Education, Training, & Specialties

I obtained my Master of Arts degree in Counseling Psychology from Prescott College in Prescott, AZ. I am a proud member of the American Counseling Association (ACA) and the American Association of Sexuality Educators, Counselors, and Therapists (AASECT). In graduate school I conducted my thesis research on female sexuality and orgasm. In my thesis research I studied women’s experiences of the sexual relationship at the age of onset of female ejaculation. In graduate school I also interned at a rape crisis center counseling survivors of sexual assault and abuse. I attained post-graduate training in sex therapy by completing the Sex Therapy Program at Council for Relationships, which is ASSECT certified.    My education and training lays the foundation for me specializing in the following:

  • Individual, relational, and sex therapy.
  • Sexual trauma and counseling survivors of sexual assault and abuse.
  • Treating a variety of issues with sexual functioning such as, but not limited to, low sexual desire.
  • The Emotional Freedom Technique or Tapping.
  • Female ejaculation education.
  • Mindfulness meditation practice and instruction.
  • Spirituality within the context of transpersonal psychology.  I offer counseling for people undergoing all types of spiritual awakenings, especially through Kundalini, which requires important modifications to the counseling process and unique support for this alchemical transformation.

I am also initiated as an Usui Ryoho Reiki Master & Teacher.  As an energy healer I offer traditional full length Reiki Sessions, incorporate Reiki into counseling sessions for those who desire it, and teach Reiki to those who are interested and feel the calling.

View of Diagnosis & Medication

I view all mental health diagnoses as different aspects of the human condition, and simply possible phenomena that may arise for anyone in the experience of being human. To me, as much as we know about the causes and treatment of mental, emotional, and behavioral issues in the field of counseling there is far more that we do not know. I acknowledge with awe and reverence the unknown in the complexity of your problems and how you came to be who you are today. I focus on your humanity and the mystery of who you are rather than reduce your problems and their treatment through diagnosis and medication. I humbly respect the unknown of the human body and brain when it comes to consuming medication and their possible effects.  I hold in the highest regard the mystery of your life and of life itself.

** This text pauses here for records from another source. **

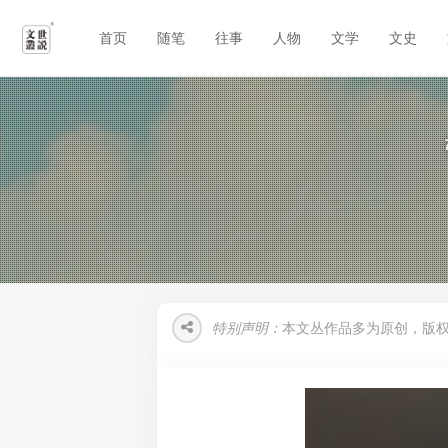
首页
随笔
往事
人物
文学
文史
特别声明：
本文丛作品多为原创，版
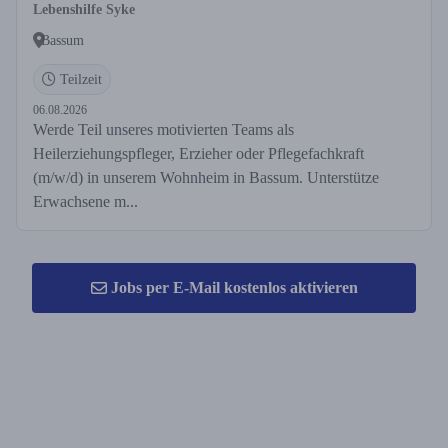
Wohnheim Teilzeit
Lebenshilfe Syke
Bassum
Teilzeit
06.08.2026
Werde Teil unseres motivierten Teams als
Heilerziehungspfleger, Erzieher oder Pflegefachkraft
(m/w/d) in unserem Wohnheim in Bassum. Unterstütze
Erwachsene m...
Jobs per E-Mail kostenlos aktivieren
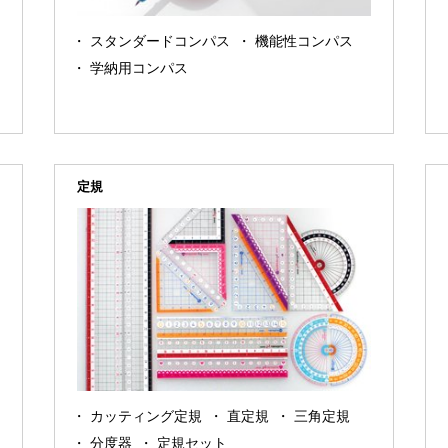
スタンダードコンパス
機能性コンパス
学納用コンパス
定規
カッティング定規
直定規
三角定規
分度器
定規セット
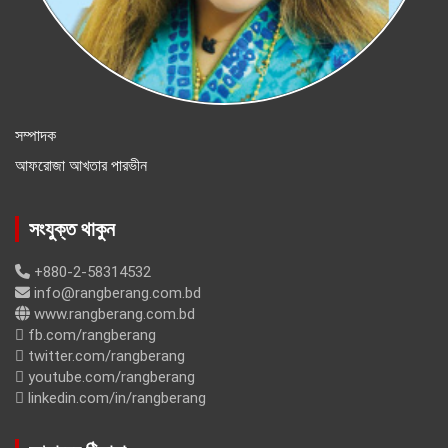
সম্পাদক
আফরোজা আখতার পারভীন
সংযুক্ত থাকুন
+880-2-58314532
info@rangberang.com.bd
www.rangberang.com.bd
fb.com/rangberang
twitter.com/rangberang
youtube.com/rangberang
linkedin.com/in/rangberang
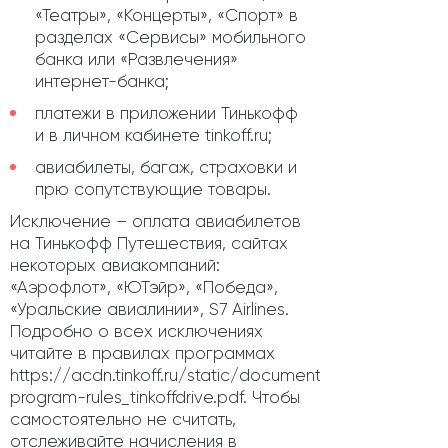
«Театры», «Концерты», «Спорт» в
разделах «Сервисы» мобильного
банка или «Развлечения»
интернет-банка;
платежи в приложении Тинькофф
и в личном кабинете tinkoff.ru;
авиабилеты, багаж, страховки и
прю сопутствующие товары.
Исключение – оплата авиабилетов
на Тинькофф Путешествия, сайтах
некоторых авиакомпаний:
«Аэрофлот», «ЮТэйр», «Победа»,
«Уральские авиалинии», S7 Airlines.
Подробно о всех исключениях
читайте в правилах программах
https://acdn.tinkoff.ru/static/documents/loyalty-
program-rules_tinkoffdrive.pdf. Чтобы
самостоятельно не считать,
отслеживайте начисления в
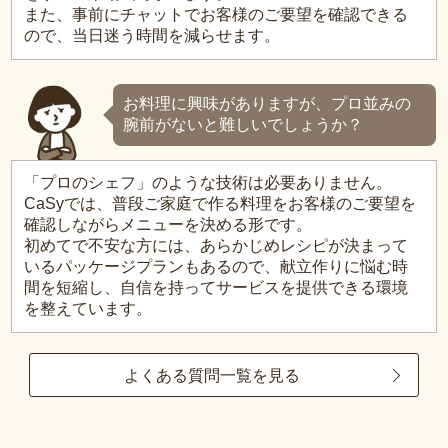
また、事前にチャットでお客様のご要望を確認できる
ので、当日迷う時間を減らせます。
お料理に興味がありますが、プロ並みの
腕前がないと難しいでしょうか？
「プロのシェフ」のような技術は必要ありません。
CaSyでは、普段ご家庭で作る料理をお客様のご要望を
確認しながらメニューを決める形です。
初めてで不安な方には、あらかじめレシピが決まって
いるパッケージプランもあるので、献立作りに悩む時
間を短縮し、自信を持ってサービスを提供できる環境
を整えています。
よくある質問一覧を見る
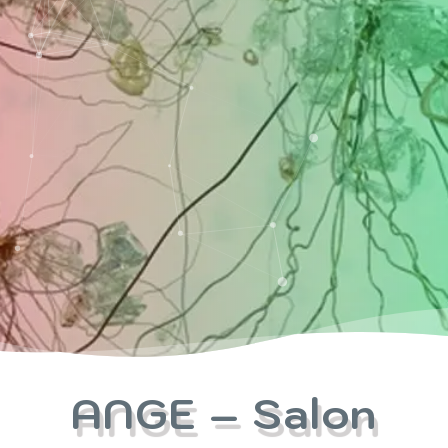
ANGE – Salon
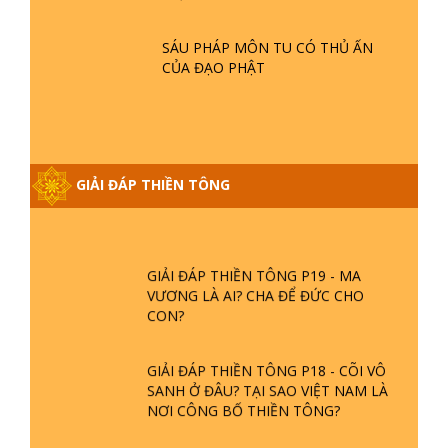
- TẠI SAO ĐỨC PHẬT BƯỚC ĐI 7
BƯỚC TRÊN HOA SEN ? | TTTD
SÁU PHÁP MÔN TU CÓ THỦ ẤN
CỦA ĐẠO PHẬT
GIẢI ĐÁP VỀ LỄ TIỄN THIỀN TÔNG SƯ
NGỌC LÂM VỀ PHẬT GIỚI
GIẢI ĐÁP THIỀN TÔNG ĐẶC BIỆT
GIẢI ĐÁP THIỀN TÔNG
PHẦN 20 - BÁC NGUYỄN NHÂN LÀ AI?
PHIỀN NÃO DO ĐÂU MÀ CÓ?
GIẢI ĐÁP THIỀN TÔNG P19 - MA
VƯƠNG LÀ AI? CHA ĐỂ ĐỨC CHO
CON?
GIẢI ĐÁP THIỀN TÔNG P18 - CÕI VÔ
SANH Ở ĐÂU? TẠI SAO VIỆT NAM LÀ
NƠI CÔNG BỐ THIỀN TÔNG?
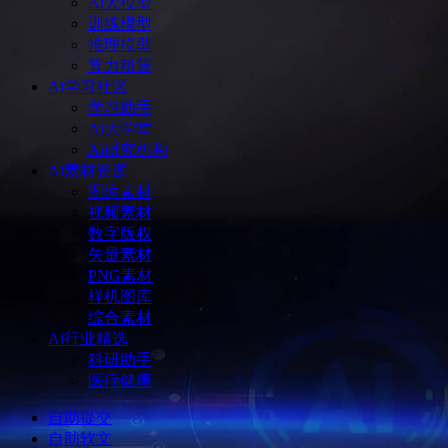
Ai大模型
训练模型
推理模型
算力租赁
Ai学习社区
学习助手
Ai大学堂
Ai研究机构
Ai素材资源
图库素材
视频素材
数字版权
矢量素材
PNG素材
样机图库
综合素材
Ai行业精选
科研助手
医疗健康
自助提交
自助软文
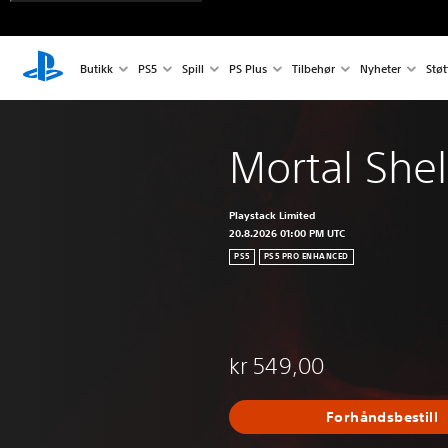
Butikk
PS5
Spill
PS Plus
Tilbehør
Nyheter
Støt
Mortal Shell
Playstack Limited
20.8.2026 01:00 PM UTC
PS5
PS5 PRO ENHANCED
kr 549,00
Forhåndsbestill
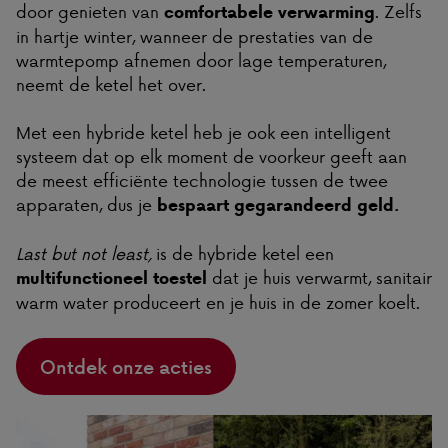
door genieten van
. Zelfs
comfortabele verwarming
in hartje winter, wanneer de prestaties van de
warmtepomp afnemen door lage temperaturen,
neemt de ketel het over.
Met een hybride ketel heb je ook een intelligent
systeem dat op elk moment de voorkeur geeft aan
de meest efficiënte technologie tussen de twee
apparaten, dus je
bespaart gegarandeerd geld.
Last but not least,
is de hybride ketel een
dat je huis verwarmt, sanitair
multifunctioneel toestel
warm water produceert en je huis in de zomer koelt.
Ontdek onze acties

I also view diagnosis and medication simply as tools in my therapy toolbox that can be tried or not at your request.  In my experience these can be like a double-edged sword. Diagnosis and medication can be helpful, but they can also do more harm than good. For some people diagnosis is empowering. Official diagnosis can make the intangible tangible, and therefore more understandable and remediable. For others, diagnosis is disempowering and not what they need. It may feel like judgment. It may also feel like a complete misunderstanding of who they are, and what they are experiencing and why, especially in the case of being misdiagnosed. Similarly, for some people medication is empowering. Medication can help some de-personalize their problems by showing there is actually a biological etiology when they feel better on meds and their issues start to resolve. Medication can also be empowering  because it can provide extra support for a period of time while people heal and grow in therapy, and learn the skills needed to manage their problems without taking meds. For others, medication is disempowering because the side effects can create new problems that compound their original ones.

For these reasons I follow your lead on diagnosis and medication. My natural inclination is not to go the route of diagnosis or medication, but if you wish to do I will. If we go in this direction my focus would be to de-pathologize and address any stigma, judgments, side effects, or new problems that surface. I would also remind you that you are not your diagnosis, the meds you are on, or the problems you are experiencing. The truth of who you are is far more mysterious and so much more than these things!